Congressman Leland continued to carry this mantle pleading the causes of democracy and equity for the hungry and poor in America and the rest of the world. He uniquely combined the boundless inspiration of John Kennedy, with the democratic vision of Barbra Jordan and Dr. Martin Luther King, and the sensitive compassion of Mother Theresa with the universal humanism of Gandhi all within an ethic of loving his neighbor and being his brother’s keeper. He was a product of the later Black empowerment movement, and the broader American movement for democracy and equity. Thus, his selection as successor to Barbara Jordan represented the continuity of the historic struggle for social justice and democracy for the people of the 18th District and the people of the world.
George Thomas “Mickey” Leland served for six years in the Texas House of Representatives (1972-1978) and then was elected to Congress, succeeding the retiring Barbara Jordan. Congressman Leland was re-elected to each succeeding Congress, serving 11 years until his death in August 1989.

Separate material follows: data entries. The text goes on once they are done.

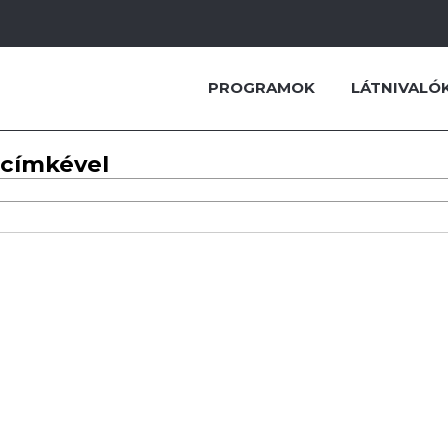
PROGRAMOK
LÁTNIVALÓ
 címkével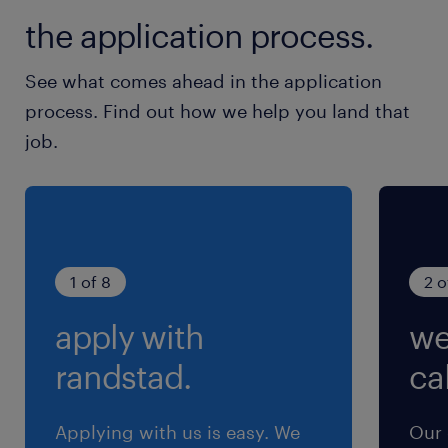
上信電鉄／上州福島駅（車20分）
the application process.
休日休暇
See what comes ahead in the application
土日祝日
process. Find out how we help you land that
土日祝日休み（完全週休2日制）※GW、夏季、
job.
お盆、年末年始の長期休暇あり♪
就業時間
8:30-17:15（実働7時間30分・休憩75分）
※休憩内訳/10:30～10:45、12:00～12:45、
1 of 8
2 o
15:00～15:15）
apply with
we
残業
randstad.
cal
基本残業なし＊
Applying with us is easy. We
Our 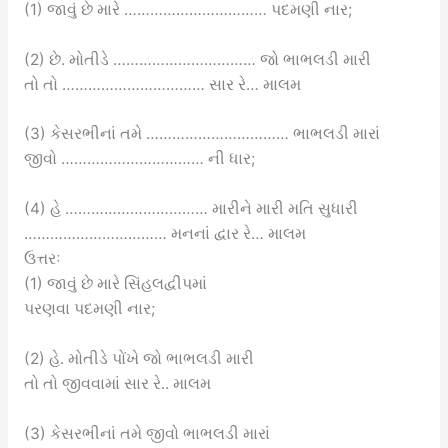
(1) જાવું છે મારે …………………………… પદમણી નાર;
(2) છે. મોતીડે …………………………… જો ભાભલડી મારી
તો તો …………………………… સાર રે… માલમ
(3) કેસરભીનાં તમે …………………………… ભાભલડી મારાં
જીવો …………………………… ની ધાર;
(4) હે …………………………… મારીને મારી મતિ સુધારી
…………………………… મનનાં દ્વાર રે… માલમ
ઉત્તરઃ
(1) જાવું છે મારે સિંહલદ્વીપમાં
પરણવા પદમણી નાર;
(2) હે. મોતીડે પોંખે જો ભાભલડી મારી
તો તો જીવવામાં સાર રે.. માલમ
(3) કેસરભીનાં તમે જીવો ભાભલડી મારાં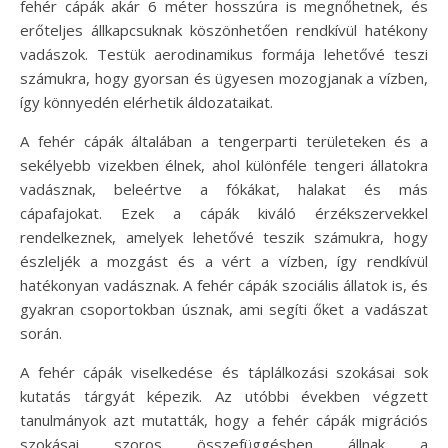
fehér cápák akár 6 méter hosszúra is megnőhetnek, és
erőteljes állkapcsuknak köszönhetően rendkívül hatékony
vadászok. Testük aerodinamikus formája lehetővé teszi
számukra, hogy gyorsan és ügyesen mozogjanak a vízben,
így könnyedén elérhetik áldozataikat.
A fehér cápák általában a tengerparti területeken és a
sekélyebb vizekben élnek, ahol különféle tengeri állatokra
vadásznak, beleértve a fókákat, halakat és más
cápafajokat. Ezek a cápák kiváló érzékszervekkel
rendelkeznek, amelyek lehetővé teszik számukra, hogy
észleljék a mozgást és a vért a vízben, így rendkívül
hatékonyan vadásznak. A fehér cápák szociális állatok is, és
gyakran csoportokban úsznak, ami segíti őket a vadászat
során.
A fehér cápák viselkedése és táplálkozási szokásai sok
kutatás tárgyát képezik. Az utóbbi években végzett
tanulmányok azt mutatták, hogy a fehér cápák migrációs
szokásai szoros összefüggésben állnak a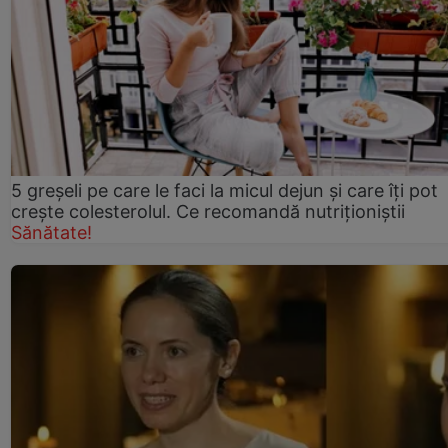
5 greșeli pe care le faci la micul dejun și care îți pot
crește colesterolul. Ce recomandă nutriționiștii
Sănătate!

Recognition of Leland’s extraordinary leadership skills was evident to his colleagues immediately upon his election to Congress. He began his U.S. House term as Freshman Majority Whip for the 96th Congress in 1979-80 and served as Majority Whip At-Large during the 97th Congress. Leland was appointed At-Large Whip by the House leadership for the 100th Congress.
While chairing the House Select Committee on Hunger, Leland was a member of the Committee on Energy and Commerce, and the Subcommittees on Telecommunications and Finance, Health and the Environment, and Energy and Power. He chaired the Subcommittee on Postal Operations and Services and served on the Committee on Post Office and Civil Service and the Subcommittee on Compensation and Employment.
During 1985-86 Congressman Leland served as Chairman of the Congressional Black Caucus (CBC) for the 99th Congress. The CBC was created in 1971 with only 13 members. By 1987, the CBC had grown to 23 members.
Leland was also a member of the Democratic National Committee (DNC) from 1976-1985. He served as Chairman of the DNC’s Black Caucus in 1985, and in that capacity, he served on the DNC’s Executive Committee.
When Leland died in 1989, he was Chairman of the House Select Committee on Hunger, the first of its kind. The mandate of the committee was to conduct a continuing comprehensive study and review of the problems associated with domestic and international hunger and malnutrition.
Leland combined the skills of the charismatic leader with the power of a sophisticated behind-the-scenes congressman. He matured during his years in Congress into a brilliantly effective and influential advocate for health care rights for every human being.
Mickey Leland died tragically in a plane crash during a Congressional humanitarian mission to Africa in 1989, along with members of his legislative staff, and others. He was 44 years old.